** Transcribed page contents **
____

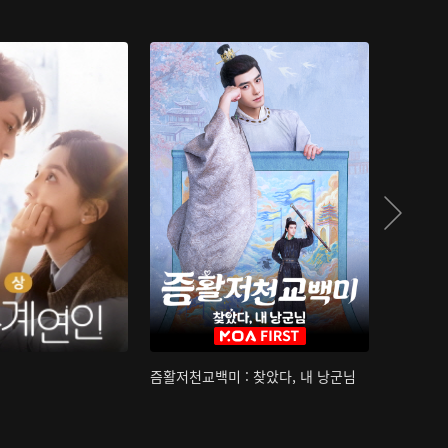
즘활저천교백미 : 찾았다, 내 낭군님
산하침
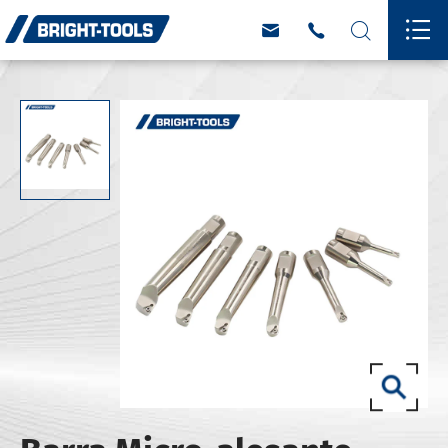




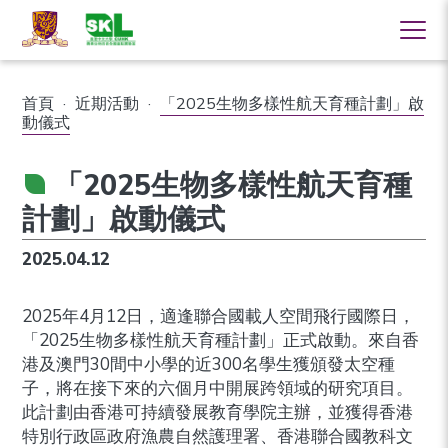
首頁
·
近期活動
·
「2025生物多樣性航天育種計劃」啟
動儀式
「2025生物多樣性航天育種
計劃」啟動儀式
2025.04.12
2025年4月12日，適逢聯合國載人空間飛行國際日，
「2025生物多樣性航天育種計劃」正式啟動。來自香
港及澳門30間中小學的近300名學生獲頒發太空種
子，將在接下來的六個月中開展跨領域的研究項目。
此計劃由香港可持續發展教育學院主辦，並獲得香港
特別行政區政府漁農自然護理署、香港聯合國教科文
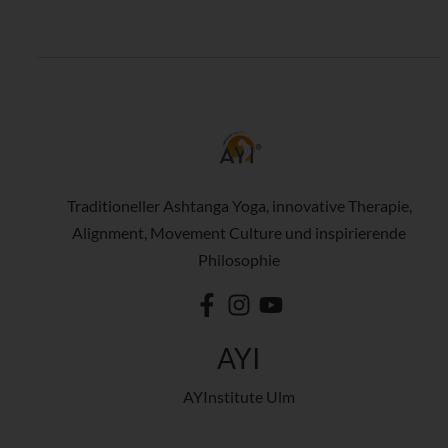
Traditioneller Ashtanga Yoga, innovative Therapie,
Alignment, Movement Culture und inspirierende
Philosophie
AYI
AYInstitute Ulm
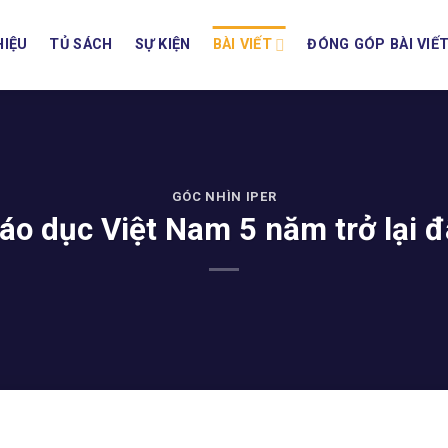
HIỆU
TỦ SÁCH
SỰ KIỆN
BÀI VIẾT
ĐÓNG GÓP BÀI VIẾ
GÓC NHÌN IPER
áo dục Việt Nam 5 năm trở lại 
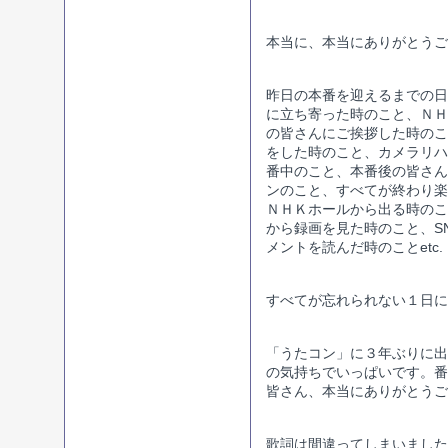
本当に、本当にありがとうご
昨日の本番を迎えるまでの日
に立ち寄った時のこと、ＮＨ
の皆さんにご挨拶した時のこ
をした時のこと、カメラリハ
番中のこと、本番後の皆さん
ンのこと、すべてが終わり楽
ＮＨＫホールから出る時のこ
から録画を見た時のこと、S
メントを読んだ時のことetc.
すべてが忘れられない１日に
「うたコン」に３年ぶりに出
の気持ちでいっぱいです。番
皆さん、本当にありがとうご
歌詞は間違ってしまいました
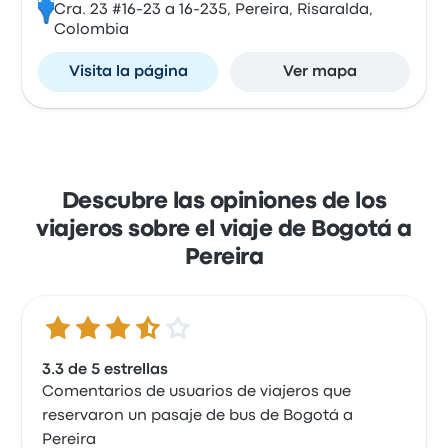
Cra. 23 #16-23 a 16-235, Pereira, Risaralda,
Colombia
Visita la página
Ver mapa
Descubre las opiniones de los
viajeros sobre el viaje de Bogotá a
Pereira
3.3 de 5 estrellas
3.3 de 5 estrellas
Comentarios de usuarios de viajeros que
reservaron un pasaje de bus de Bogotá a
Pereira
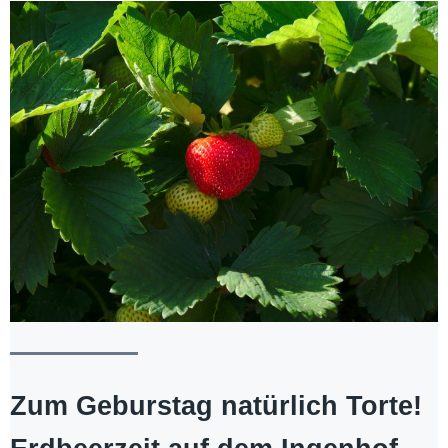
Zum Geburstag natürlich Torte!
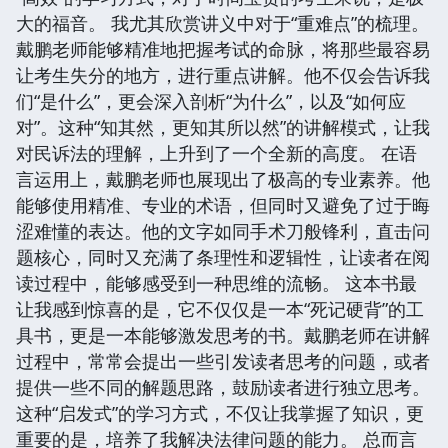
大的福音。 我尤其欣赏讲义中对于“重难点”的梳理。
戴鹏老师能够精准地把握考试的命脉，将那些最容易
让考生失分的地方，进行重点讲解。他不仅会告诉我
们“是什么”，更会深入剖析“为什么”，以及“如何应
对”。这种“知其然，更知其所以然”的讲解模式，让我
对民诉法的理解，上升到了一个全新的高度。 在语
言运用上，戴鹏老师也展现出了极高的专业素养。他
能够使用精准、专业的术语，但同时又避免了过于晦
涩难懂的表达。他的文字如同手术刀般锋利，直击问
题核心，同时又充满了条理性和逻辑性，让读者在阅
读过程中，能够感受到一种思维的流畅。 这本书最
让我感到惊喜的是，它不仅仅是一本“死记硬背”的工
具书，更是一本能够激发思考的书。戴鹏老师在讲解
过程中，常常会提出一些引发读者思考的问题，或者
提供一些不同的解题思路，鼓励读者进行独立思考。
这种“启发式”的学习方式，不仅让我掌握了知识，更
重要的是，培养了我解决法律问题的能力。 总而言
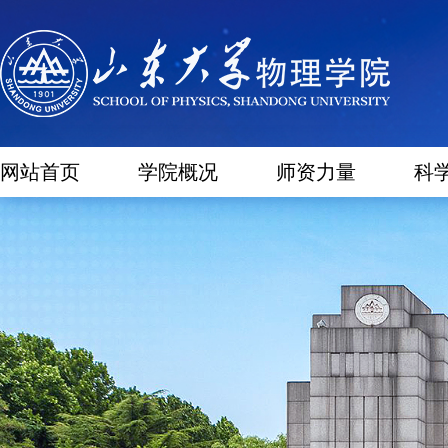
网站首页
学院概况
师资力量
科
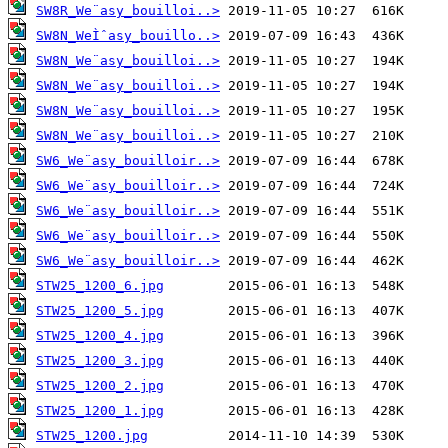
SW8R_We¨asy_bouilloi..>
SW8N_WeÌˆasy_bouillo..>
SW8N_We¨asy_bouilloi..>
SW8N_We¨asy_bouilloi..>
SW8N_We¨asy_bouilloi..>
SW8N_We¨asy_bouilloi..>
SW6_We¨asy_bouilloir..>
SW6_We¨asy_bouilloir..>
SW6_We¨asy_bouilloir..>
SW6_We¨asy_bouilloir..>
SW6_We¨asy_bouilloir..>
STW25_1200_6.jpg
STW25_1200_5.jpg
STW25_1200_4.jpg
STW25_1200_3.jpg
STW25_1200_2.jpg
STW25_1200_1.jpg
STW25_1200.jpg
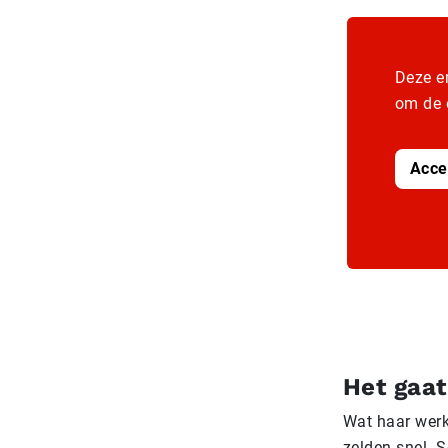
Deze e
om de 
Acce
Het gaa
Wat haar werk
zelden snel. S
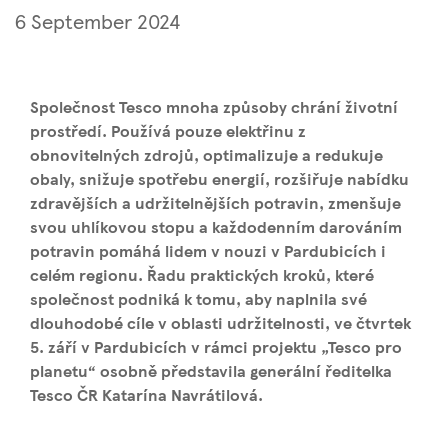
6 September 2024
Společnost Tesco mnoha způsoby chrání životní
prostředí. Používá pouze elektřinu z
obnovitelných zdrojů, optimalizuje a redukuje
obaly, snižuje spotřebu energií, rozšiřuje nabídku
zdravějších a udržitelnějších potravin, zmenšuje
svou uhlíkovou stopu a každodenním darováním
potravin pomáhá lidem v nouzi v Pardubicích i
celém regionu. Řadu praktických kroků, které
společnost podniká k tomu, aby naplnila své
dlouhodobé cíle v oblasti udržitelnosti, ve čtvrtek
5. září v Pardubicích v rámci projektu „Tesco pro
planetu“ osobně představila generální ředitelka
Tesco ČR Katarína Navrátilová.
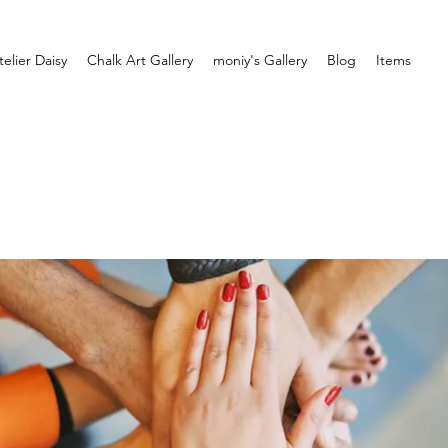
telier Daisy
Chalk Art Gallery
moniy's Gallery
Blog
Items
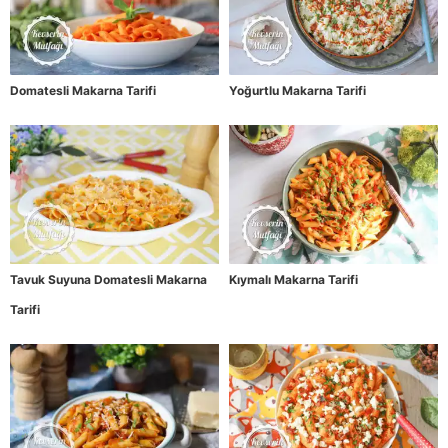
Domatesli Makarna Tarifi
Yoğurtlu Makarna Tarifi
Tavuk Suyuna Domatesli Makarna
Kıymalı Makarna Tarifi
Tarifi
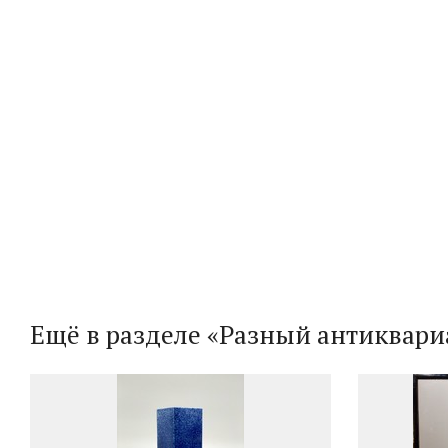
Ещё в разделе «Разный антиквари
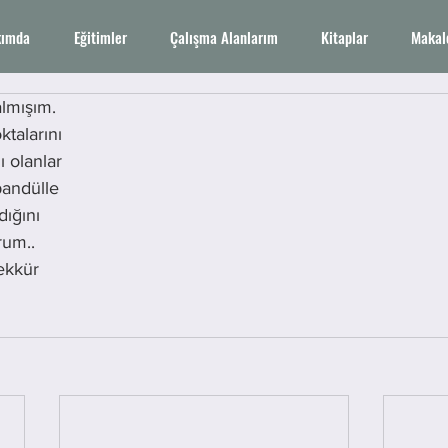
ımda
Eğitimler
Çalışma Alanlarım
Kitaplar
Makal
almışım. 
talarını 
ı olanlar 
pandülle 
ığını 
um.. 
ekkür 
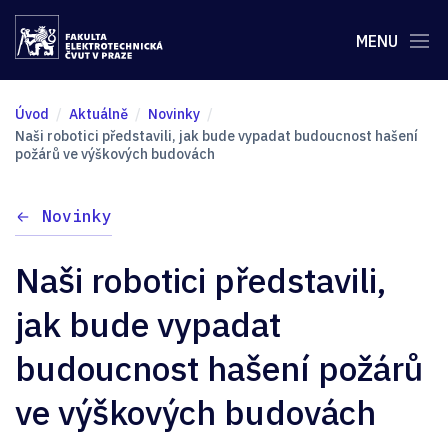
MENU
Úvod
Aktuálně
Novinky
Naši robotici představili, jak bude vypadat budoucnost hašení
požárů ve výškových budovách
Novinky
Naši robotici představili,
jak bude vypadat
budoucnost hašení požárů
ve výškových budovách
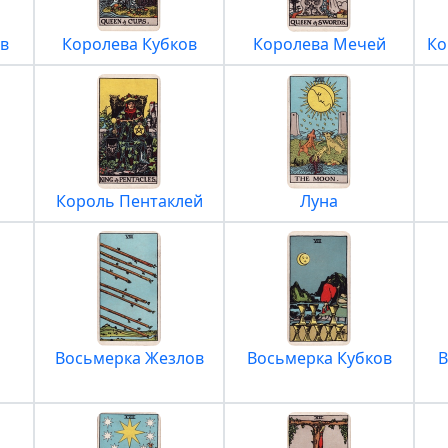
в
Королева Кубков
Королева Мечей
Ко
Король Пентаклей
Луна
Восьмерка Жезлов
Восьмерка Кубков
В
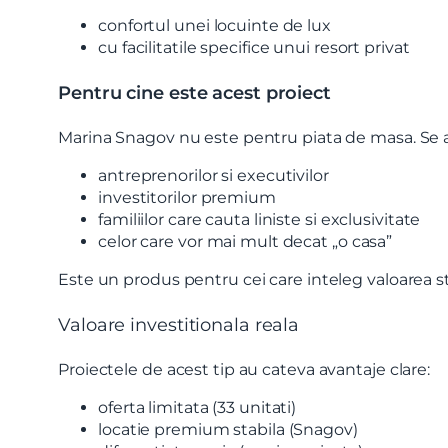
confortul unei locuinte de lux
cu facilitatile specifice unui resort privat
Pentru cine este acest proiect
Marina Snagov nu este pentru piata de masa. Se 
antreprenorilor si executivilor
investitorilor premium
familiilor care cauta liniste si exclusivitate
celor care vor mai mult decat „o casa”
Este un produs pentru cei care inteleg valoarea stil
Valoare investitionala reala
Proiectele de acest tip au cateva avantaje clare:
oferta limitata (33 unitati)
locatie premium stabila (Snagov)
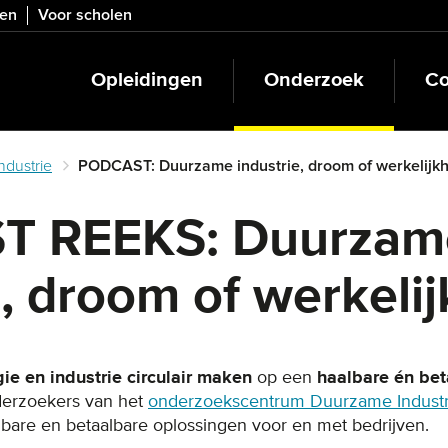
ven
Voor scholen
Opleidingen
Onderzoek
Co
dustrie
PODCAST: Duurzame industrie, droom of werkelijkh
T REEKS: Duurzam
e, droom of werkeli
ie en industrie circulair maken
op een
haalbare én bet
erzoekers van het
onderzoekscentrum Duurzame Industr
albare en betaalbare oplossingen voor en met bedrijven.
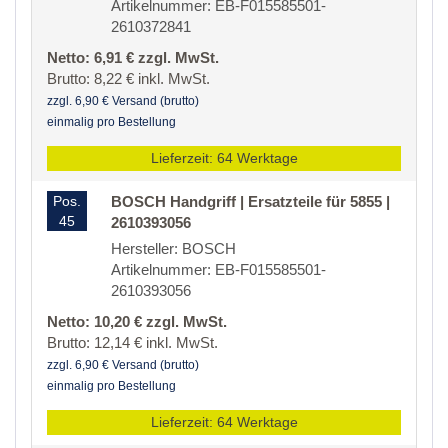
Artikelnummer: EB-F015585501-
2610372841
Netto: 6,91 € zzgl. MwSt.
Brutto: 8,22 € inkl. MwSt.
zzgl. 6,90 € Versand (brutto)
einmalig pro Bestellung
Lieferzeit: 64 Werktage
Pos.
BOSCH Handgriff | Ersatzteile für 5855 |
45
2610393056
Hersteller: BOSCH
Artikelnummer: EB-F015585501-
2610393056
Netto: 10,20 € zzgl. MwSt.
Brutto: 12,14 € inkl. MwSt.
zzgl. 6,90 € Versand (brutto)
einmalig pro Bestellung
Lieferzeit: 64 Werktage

____

** Activity **
Your copy should match the entries exactly, minus the pictures.

** Final answer **
즘활저천교백미 : 찾았다, 내 낭군님
산하침




首頁
·
近期活動
·
「2025生物多樣性航天育種計劃」啟
動儀式
「2025生物多樣性航天育種
計劃」啟動儀式
2025.04.12
2025年4月12日，適逢聯合國載人空間飛行國際日，
「2025生物多樣性航天育種計劃」正式啟動。來自香
港及澳門30間中小學的近300名學生獲頒發太空種
子，將在接下來的六個月中開展跨領域的研究項目。
此計劃由香港可持續發展教育學院主辦，並獲得香港
特別行政區政府漁農自然護理署、香港聯合國教科文
Traditioneller Ashtanga Yoga, innovative Therapie,
Alignment, Movement Culture und inspirierende
Philosophie
AYI
AYInstitute Ulm
HIỆU
TỦ SÁCH
SỰ KIỆN
BÀI VIẾT
ĐÓNG GÓP BÀI VIẾ
GÓC NHÌN IPER
áo dục Việt Nam 5 năm trở lại 
本当に、本当にありがとうご
昨日の本番を迎えるまでの日
に立ち寄った時のこと、ＮＨ
の皆さんにご挨拶した時のこ
をした時のこと、カメラリハ
番中のこと、本番後の皆さん
ンのこと、すべてが終わり楽
ＮＨＫホールから出る時のこ
から録画を見た時のこと、S
メントを読んだ時のことetc.
すべてが忘れられない１日に
「うたコン」に３年ぶりに出
の気持ちでいっぱいです。番
皆さん、本当にありがとうご
歌詞は間違ってしまいました
Cra. 23 #16-23 a 16-235, Pereira, Risaralda,
Colombia
Visita la página
Ver mapa
Descubre las opiniones de los
viajeros sobre el viaje de Bogotá a
Pereira
3.3 de 5 estrellas
3.3 de 5 estrellas
Comentarios de usuarios de viajeros que
reservaron un pasaje de bus de Bogotá a
Pereira
Zum Geburstag natürlich Torte!
大的福音。 我尤其欣赏讲义中对于“重难点”的梳理。
戴鹏老师能够精准地把握考试的命脉，将那些最容易
让考生失分的地方，进行重点讲解。他不仅会告诉我
们“是什么”，更会深入剖析“为什么”，以及“如何应
对”。这种“知其然，更知其所以然”的讲解模式，让我
对民诉法的理解，上升到了一个全新的高度。 在语
言运用上，戴鹏老师也展现出了极高的专业素养。他
能够使用精准、专业的术语，但同时又避免了过于晦
涩难懂的表达。他的文字如同手术刀般锋利，直击问
题核心，同时又充满了条理性和逻辑性，让读者在阅
读过程中，能够感受到一种思维的流畅。 这本书最
让我感到惊喜的是，它不仅仅是一本“死记硬背”的工
具书，更是一本能够激发思考的书。戴鹏老师在讲解
过程中，常常会提出一些引发读者思考的问题，或者
提供一些不同的解题思路，鼓励读者进行独立思考。
这种“启发式”的学习方式，不仅让我掌握了知识，更
重要的是，培养了我解决法律问题的能力。 总而言
网站首页
学院概况
师资力量
科
SW8R_We¨asy_bouilloi..>
SW8N_WeÌˆasy_bouillo..>
SW8N_We¨asy_bouilloi..>
SW8N_We¨asy_bouilloi..>
SW8N_We¨asy_bouilloi..>
SW8N_We¨asy_bouilloi..>
SW6_We¨asy_bouilloir..>
SW6_We¨asy_bouilloir..>
SW6_We¨asy_bouilloir..>
SW6_We¨asy_bouilloir..>
SW6_We¨asy_bouilloir..>
STW25_1200_6.jpg
STW25_1200_5.jpg
STW25_1200_4.jpg
STW25_1200_3.jpg
STW25_1200_2.jpg
STW25_1200_1.jpg
STW25_1200.jpg
Deze e
om de 
Acce
Het gaa
Wat haar werk
zelden snel. S
6 September 2024
Společnost Tesco mnoha způsoby chrání životní
prostředí. Používá pouze elektřinu z
obnovitelných zdrojů, optimalizuje a redukuje
obaly, snižuje spotřebu energií, rozšiřuje nabídku
zdravějších a udržitelnějších potravin, zmenšuje
svou uhlíkovou stopu a každodenním darováním
potravin pomáhá lidem v nouzi v Pardubicích i
celém regionu. Řadu praktických kroků, které
společnost podniká k tomu, aby naplnila své
dlouhodobé cíle v oblasti udržitelnosti, ve čtvrtek
5. září v Pardubicích v rámci projektu „Tesco pro
planetu“ osobně představila generální ředitelka
Tesco ČR Katarína Navrátilová.
telier Daisy
Chalk Art Gallery
moniy's Gallery
Blog
Items
Domatesli Makarna Tarifi
Yoğurtlu Makarna Tarifi
Tavuk Suyuna Domatesli Makarna
Kıymalı Makarna Tarifi
Tarifi
Ещё в разделе «Разный антиквари
ımda
Eğitimler
Çalışma Alanlarım
Kitaplar
Makal
almışım. 
talarını 
ı olanlar 
pandülle 
ığını 
um.. 
ekkür 
MENU
Úvod
Aktuálně
Novinky
Naši robotici představili, jak bude vypadat budoucnost hašení
požárů ve výškových budovách
Novinky
Naši robotici představili,
jak bude vypadat
budoucnost hašení požárů
ve výškových budovách
в
Королева Кубков
Королева Мечей
Ко
Король Пентаклей
Луна
Восьмерка Жезлов
Восьмерка Кубков
В
confortul unei locuinte de lux
cu facilitatile specifice unui resort privat
Pentru cine este acest proiect
Marina Snagov nu este pentru piata de masa. Se 
antreprenorilor si executivilor
investitorilor premium
familiilor care cauta liniste si exclusivitate
celor care vor mai mult decat „o casa”
Este un produs pentru cei care inteleg valoarea stil
Valoare investitionala reala
Proiectele de acest tip au cateva avantaje clare:
oferta limitata (33 unitati)
locatie premium stabila (Snagov)
ven
Voor scholen
Opleidingen
Onderzoek
Co
dustrie
PODCAST: Duurzame industrie, droom of werkelijkh
T REEKS: Duurzam
e, droom of werkeli
ie en industrie circulair maken
op een
haalbare én bet
erzoekers van het
onderzoekscentrum Duurzame Industr
albare en betaalbare oplossingen voor en met bedrijven.
Artikelnummer: EB-F015585501-
2610372841
Netto: 6,91 € zzgl. MwSt.
Brutto: 8,22 € inkl. MwSt.
zzgl. 6,90 € Versand (brutto)
einmalig pro Bestellung
Lieferzeit: 64 Werktage
Pos.
BOSCH Handgriff | Ersatzteile für 5855 |
45
2610393056
Hersteller: BOSCH
Artikelnummer: EB-F015585501-
2610393056
Netto: 10,20 € zzgl. MwSt.
Brutto: 12,14 € inkl. MwSt.
zzgl. 6,90 € Versand (brutto)
einmalig pro Bestellung
Lieferzeit: 64 Werktage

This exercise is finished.